How Food Loss Can be Prevented by Using Blockchain?


How Food Loss Can be Prevented by Using Blockchain?

According to KPMG’s World Food Program, nearly one in nine on the planet go to bed on an empty stomach. Also, the United Nation’s Food and Agriculture Organization reports that over 14 percent of the world’s food is lost before reaching the retail level (i.e. on-farm activities, storage, and transportation). The world is balancing between having a billion people who are hungry and mountains of food that getting ruined or discarded. But, the technology has identified the scenario and blockchain acts as the bridge connecting them.

It is said that Earth produces more than enough food to feed all the people in the world. Food loss is recorded mostly due to inefficiency. In the modern industrialized world, the supply chain of the food from harvest to market has a complicated journey. Unfortunately, according to FAO, over 95 percent of agricultural research has been focused on bringing-in productivity and just five percent concentrates on reducing the losses. Optimizing the food supply chain can decide the future of a sustainable food ecosystem. However, the tech giants and world food suppliers are ignoring the fact that system inefficiencies are leading to food loss.
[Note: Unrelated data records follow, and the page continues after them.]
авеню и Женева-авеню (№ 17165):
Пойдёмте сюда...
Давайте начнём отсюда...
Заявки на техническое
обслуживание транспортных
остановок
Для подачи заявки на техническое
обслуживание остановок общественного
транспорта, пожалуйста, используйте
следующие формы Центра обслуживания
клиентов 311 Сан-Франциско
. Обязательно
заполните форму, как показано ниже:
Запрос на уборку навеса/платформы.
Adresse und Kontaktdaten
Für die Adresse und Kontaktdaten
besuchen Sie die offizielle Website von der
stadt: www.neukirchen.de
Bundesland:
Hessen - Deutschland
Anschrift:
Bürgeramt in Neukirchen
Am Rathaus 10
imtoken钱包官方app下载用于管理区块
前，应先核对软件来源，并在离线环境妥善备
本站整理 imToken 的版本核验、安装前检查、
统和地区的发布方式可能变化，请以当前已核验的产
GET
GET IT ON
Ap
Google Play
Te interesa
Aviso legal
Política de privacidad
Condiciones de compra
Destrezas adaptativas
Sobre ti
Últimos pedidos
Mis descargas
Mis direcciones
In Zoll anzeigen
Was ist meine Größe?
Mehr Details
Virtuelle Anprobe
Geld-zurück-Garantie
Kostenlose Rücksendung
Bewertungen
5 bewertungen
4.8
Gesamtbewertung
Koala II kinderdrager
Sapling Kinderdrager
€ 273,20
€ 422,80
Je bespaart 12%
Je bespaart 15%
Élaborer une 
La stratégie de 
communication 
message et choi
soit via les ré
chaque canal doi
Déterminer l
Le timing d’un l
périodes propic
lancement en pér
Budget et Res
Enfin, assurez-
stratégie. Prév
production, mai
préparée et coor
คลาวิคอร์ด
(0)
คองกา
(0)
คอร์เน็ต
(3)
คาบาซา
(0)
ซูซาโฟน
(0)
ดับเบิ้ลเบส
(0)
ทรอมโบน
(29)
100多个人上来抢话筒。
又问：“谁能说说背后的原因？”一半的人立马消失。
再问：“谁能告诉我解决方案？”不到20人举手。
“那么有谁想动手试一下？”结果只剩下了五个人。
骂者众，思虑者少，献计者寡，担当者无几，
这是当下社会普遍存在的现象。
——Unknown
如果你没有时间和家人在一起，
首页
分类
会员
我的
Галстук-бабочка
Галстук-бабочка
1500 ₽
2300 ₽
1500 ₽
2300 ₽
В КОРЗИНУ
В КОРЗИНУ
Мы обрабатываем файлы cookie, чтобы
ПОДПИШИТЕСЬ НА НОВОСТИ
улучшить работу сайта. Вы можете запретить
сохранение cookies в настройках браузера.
How Blockchain Helps Reduce Food Loss

With proper supply-demand algorithms based on consumer behaviors and agricultural science, the much-improved sensor technology can predict the harvest details and others. The information such as when it is harvested, under what conditions, how it was stored on the farm, transit time, what freshness products are used, and others can be recorded and assessed with the help of blockchain. Popular companies like Walmart use this technique to eliminate the inefficiencies in the supply chain and well other companies leverage the technology not only in just production but also the business processes that occur in the supply chain.

It is recommended that precision agriculture must be executed from the production levels to even to the consumer’s plate. Technology must not only be used to reduce yield but also to the rest of the food value chain to bring transparency and accountability to the essential food industry, which can put an end to world hunger.